What's Your Relationship With Your Hair?

31 Oct 2018

Complicated. I’m kind of surprised that I could Google one of the most traumatic images of my childhood, but there it is, the very same Johnson’s no more tangles® bottle I grew up stairing at every morning while my grandmother combed out my hair before putting it in two neat braids.

It hurt. At the end of every session, I would be crouched on the floor with her bowed equally awkardly over me, having chased me down there by inches every time I pulled away from her. And the whole time, staring me in the face was this loving young mother with her perfect silky hair and her equally silky haired child, mocking me. Because I had to hold the bottle in my hand so it would be nearby for liberal re-application.

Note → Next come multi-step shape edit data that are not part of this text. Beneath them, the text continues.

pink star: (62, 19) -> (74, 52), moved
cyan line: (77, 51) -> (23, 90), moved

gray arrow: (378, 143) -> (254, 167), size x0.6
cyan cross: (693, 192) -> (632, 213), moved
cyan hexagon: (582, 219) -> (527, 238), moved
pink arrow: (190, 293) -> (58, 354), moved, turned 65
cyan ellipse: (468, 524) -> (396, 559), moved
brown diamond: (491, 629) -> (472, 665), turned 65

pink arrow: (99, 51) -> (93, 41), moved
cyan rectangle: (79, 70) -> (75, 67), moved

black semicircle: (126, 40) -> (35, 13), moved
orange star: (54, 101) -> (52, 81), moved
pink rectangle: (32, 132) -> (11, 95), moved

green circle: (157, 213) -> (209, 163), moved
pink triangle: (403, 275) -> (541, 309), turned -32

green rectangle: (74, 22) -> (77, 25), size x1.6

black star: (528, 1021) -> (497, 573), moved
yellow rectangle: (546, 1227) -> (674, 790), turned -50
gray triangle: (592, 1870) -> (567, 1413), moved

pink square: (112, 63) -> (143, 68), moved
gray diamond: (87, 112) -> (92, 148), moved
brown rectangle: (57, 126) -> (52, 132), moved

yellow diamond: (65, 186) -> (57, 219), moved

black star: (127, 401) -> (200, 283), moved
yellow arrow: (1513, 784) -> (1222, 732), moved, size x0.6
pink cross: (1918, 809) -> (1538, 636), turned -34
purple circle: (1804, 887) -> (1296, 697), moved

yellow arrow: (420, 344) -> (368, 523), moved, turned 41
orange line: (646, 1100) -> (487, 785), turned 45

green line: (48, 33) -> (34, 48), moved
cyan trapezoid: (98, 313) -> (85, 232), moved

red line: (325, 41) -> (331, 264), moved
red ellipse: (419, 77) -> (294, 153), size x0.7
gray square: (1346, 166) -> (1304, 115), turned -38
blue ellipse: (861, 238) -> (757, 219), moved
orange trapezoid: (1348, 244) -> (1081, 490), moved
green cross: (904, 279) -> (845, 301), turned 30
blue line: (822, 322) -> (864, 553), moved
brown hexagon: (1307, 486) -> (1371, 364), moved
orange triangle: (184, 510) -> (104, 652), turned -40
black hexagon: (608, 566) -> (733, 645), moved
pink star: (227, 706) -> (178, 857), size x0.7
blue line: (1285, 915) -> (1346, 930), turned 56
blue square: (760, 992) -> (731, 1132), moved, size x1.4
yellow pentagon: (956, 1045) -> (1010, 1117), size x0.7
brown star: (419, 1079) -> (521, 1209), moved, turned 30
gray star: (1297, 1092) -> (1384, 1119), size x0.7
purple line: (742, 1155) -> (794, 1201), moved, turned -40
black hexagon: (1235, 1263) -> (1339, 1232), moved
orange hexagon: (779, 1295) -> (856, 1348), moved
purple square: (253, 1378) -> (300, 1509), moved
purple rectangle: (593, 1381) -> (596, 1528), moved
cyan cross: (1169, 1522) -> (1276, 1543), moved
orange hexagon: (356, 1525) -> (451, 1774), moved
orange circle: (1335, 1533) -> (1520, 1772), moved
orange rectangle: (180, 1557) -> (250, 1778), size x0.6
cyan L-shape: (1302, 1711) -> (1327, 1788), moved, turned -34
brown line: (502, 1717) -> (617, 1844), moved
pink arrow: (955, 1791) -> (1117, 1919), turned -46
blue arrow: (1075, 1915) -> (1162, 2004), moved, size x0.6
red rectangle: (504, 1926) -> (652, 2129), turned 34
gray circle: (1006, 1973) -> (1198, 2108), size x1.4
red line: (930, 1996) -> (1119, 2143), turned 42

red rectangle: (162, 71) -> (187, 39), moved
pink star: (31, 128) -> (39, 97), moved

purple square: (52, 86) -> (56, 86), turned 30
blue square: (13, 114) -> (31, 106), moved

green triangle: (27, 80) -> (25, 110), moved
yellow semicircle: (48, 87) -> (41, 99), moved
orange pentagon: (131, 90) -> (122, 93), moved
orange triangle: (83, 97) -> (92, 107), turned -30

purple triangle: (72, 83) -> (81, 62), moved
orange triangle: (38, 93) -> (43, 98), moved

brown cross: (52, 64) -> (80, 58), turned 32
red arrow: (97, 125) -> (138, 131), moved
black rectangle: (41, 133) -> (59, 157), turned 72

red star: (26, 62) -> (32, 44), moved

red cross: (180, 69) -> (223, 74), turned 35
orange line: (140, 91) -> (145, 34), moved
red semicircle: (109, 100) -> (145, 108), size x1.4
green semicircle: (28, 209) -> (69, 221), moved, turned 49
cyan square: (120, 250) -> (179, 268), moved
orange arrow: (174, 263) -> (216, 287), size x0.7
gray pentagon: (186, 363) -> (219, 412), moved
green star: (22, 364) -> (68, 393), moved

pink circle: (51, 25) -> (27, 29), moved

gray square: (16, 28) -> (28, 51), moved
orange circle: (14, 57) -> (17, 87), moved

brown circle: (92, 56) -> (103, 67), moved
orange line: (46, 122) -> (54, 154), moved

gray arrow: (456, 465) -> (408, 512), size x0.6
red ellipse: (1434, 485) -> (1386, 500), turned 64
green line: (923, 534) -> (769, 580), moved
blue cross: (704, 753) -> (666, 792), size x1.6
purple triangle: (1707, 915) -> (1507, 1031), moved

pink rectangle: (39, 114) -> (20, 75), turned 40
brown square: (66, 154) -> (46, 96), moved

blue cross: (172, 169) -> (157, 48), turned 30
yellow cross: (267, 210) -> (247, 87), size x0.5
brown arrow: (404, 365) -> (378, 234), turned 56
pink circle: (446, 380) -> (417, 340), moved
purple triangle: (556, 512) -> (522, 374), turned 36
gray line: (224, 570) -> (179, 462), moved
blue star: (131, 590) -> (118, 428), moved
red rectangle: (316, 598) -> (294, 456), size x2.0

One day I asked my grandmother why our mornings didn’t look like picture on the bottle of Johnson’s no more tangles®. “Because your squirm too much” she said. I had a feeling there were other differences between me and the beautific white child on the cover. To this day I wonder why she needed the stuff since she had hair just like a doll.

But if my hair was a problem with my white grandma, it was a blessing with my Mexican family, and just about everywhere else I went. It really was a shame about me, but my hair was so pretty. Yes, at least I had great hair.

This was such an issue that at age 14, I shaved my head. If hair was all I had to recommend me to a world that otherwise hated me, I’d take it away from them because fuck them. Fuck heteropatriarchy and fuck the male gaze and fuck me for the fact that my only good quality could be obliterated by a dog gooming tool.

What I found was that I really enjoy shaving my head. Part of that I’ve come to recognize as being fairly tied to my non-binary gender identity. Another part of it has to do with the fact that there really is a lot of it and it’s difficult to care for and even physically heavy when I actually grow all of it out.

When I was younger, people told me that I would miss my hair (as if I’d literally just shaved it in the other room) or they asked me if I already missed it. They asked me if I thought I looked pretty in a tone that suggested I should absolutely not think I was pretty at all. They also thougt they were probably bringing up something I’d never throught about when they asked me if I thought boys would like it.

First of all, boys not liking it is kind of the point. Second of all boys still liked it. A lot. Third of all, boys who don’t like my shaved head are really not going to enjoy anything else I have to offer them, and it’s just easier to get that out of the way quickly.

Now that I’m older, people tend to feel like they should maybe leave me alone about it. From time to time people ask me if my husband likes it and depending on how pissed off I am about being asked that question, I either answer honestly or I answer _really _honestly.

Despite our rocky start, at this point in my life I really like my hair. I take care of it and it takes care of me. I enjoy that it’s starting to go grey. Based on my parents grey timeline, I wasn’t expecting grey hairs for a lot longer and I’m happy that they’ve showed up relatively early for someone in my family. I think I earned them.